Добавить в цитаты Настройки чтения

Страница 45 из 135

- И всё же она привлекла твой взор? - вспомнила узница Фотиньину похвальбу.

- Ей ли не привлечь меня? - загадочно произнёс боярин.

- Нашёл прелестницу! - через силу улыбнулась Евфимия. - Глаза-насмешинки,. губы-обиженки, нос-задавала!

- Изобрази-и-ила! - Котов пониже склонился над раненой. - Приглядись ко мне, ляпуниха. Инда узнаешь своё ляпунство.

- Ты… - у Евфимии перехватило дух.

- Я её отец, - выпрямился боярин. - Мать оставила её в зыбке. Мачеха невзлюбила падчерицу. Пристроил сироту у Мамонов, московских моих соседей. Души не чаяли! Гащивала подолгу и загостилась насовсем. Здесь её не помнит никто. По смерти мачехи звал, не дозвался: родная - дальше чужой!

- Она родилась в Орде, - растерянно возразила Евфимия. - Родители-полонянники рано умерли. Вырастил князь Можайский.

- Лгачка! - обозвал дочь боярин. - Живал я в Орде с князем Юрием Дмитричем, неволею брал с собой мачехину нелюбку.

- Её ты называл поточкой? - полюбопытничала Евфимия.

Иван Котов, ни слова не говоря, достал из-за пазухи забытый наверху тельник, надел на девичью шею.

- Слава Богу! - благодарно вымолвила Евфимия. Снадобья, коими пользовал самозваный лечец, не оказывали должного действия. Жжение в ранах не утихало.

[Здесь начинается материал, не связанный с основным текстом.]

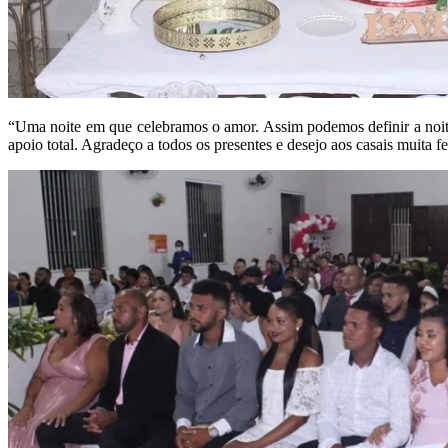
“Uma noite em que celebramos o amor. Assim podemos definir a noit
apoio total. Agradeço a todos os presentes e desejo aos casais muita f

И вновь озадачила мысль: зачем же он здесь? Взошёл в чело башни, доставил нательный крест - спаси, Господи! Однако стоило ли возлагать на себя заботы не по способностям? Разумнее послать княжеского лечца, нежели вредить самочинным лекарством. Возжелал он незнакомке добра по дочкину уговору. Теперь же, под лучом подозрения, держался бы от неё подалее.

- Утром будут тебя пытать, - прервал Котов размышления Всеволожи.

Боярышня приподнялась.

- Как пытать?

- Князь Василий приведёт ката. Потребует имена споспешников. Ноги повелит жечь на угольях. Для виски ты ещё слаба.

Затянулось молчание. Капли в тёмном углу падали, звуками отмеряя время. Узница замерла, откинувшись на одре.

- Батюшка в детстве читал из истории про Сцеволу, римлянина, - заговорила она. - Я, аки терпеливый Муций, сунула палец в пламень свечи, после прыгала по хоромам, тряся рукой.

- Все мы - одно семейство: люди! - вздохнул боярин Иван. - Однако что по силам орлу, того не превозмочь голубю.

- Нынче предатель Олфёр Савёлов орлицею меня назвал, - похвалилась боярышня.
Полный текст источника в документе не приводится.